Members of Adur and Worthing Councils’ Joint Governance Committee heard how the councils suffered an IT outage between March 6 and 31.

Mazars accountants said the outage had taken place following an annual audit which is carried out to make sure the councils can function properly and manage risks.

The most recent audit had ‘no assurance’ in the councils’ ability to recover IT systems, adding that this leaves them ‘open to significant error or abuse’.

Both councils have access to residents’ data for council tax and benefits purposes but a spokesperson confirmed that no personal data had been compromised during the recent outage.

“The outage was the result of a system failure in our data centre in the Town Hall,” the spokesperson said, “It was not the result of a cyber attack.”
Data is currently in the process of being moved away from the Town Hall to a ‘cloud’ solution.
This means it can be held remotely and accessed via the internet – something the council hopes will reduce risks.

“The hardware that failed was due to be replaced as part of the current Network Replacement Project to reduce the risk of an incident like
this occurring,” said the council spokesperson.

“This work is being completed at full speed and is due to finish in October 2022.”

But during Tuesday’s JGC meeting, councillors sought assurance that the systems are safe.

Rita Garner (Lab, Tarring) wanted to know when a final report on IT recovery would be ready and if it would include set deadlines.

Andy Whight (Lab, Marine) said: “We’re preparing for something that could happen any minute and that is quite urgent.”

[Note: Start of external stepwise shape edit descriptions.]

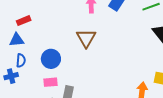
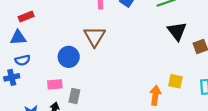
blue circle: (51, 59) -> (69, 57), moved
blue semicircle: (21, 61) -> (23, 60), turned 72

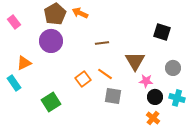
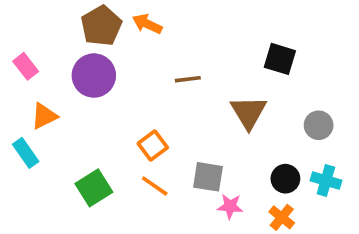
pink rectangle: (14, 22) -> (26, 66), moved
black square: (162, 32) -> (280, 59), moved
orange line: (105, 74) -> (155, 186), moved
pink star: (146, 81) -> (230, 206), moved

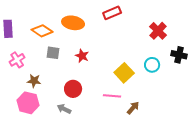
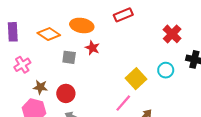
gray square: (53, 53) -> (69, 57), moved
red star: (82, 56) -> (92, 48), moved
red circle: (73, 89) -> (66, 93), moved
pink line: (112, 96) -> (123, 103), turned -54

In answer to this, Dave Phillips, a senior manager at Mazars, said a draft report had been circulated and would hopefully come to the next JGC meeting.

Steve Waight (Con, Goring) said systems recovery had been ‘raised before’. “You believed action had been taken to remove this as a significant risk,” he said.

“If so, how concerned are you now that you find that action wasn’t taken?”

The council’s chief financial officer, Sarah Gobey, said the issue had been raised before because the councils lacked a ‘disaster recovery plan’ – something that is now in place.

But Mr Waight said the outage was evidence that the plan ‘clearly didn’t work’.

Council IT systems had since evolved which may be why ‘new weaknesses’ are found, according to Ms Gobey.

“Obviously it’s a key matter of concern for both the council and the public that IT arrangements remain robust,” she said. Mr Phillips said cyber security had become ‘more and more of a real risk’ over the last five years with ‘more reliance on IT’.

Several councils have faced cyber attacks in recent years including Wealden District Council.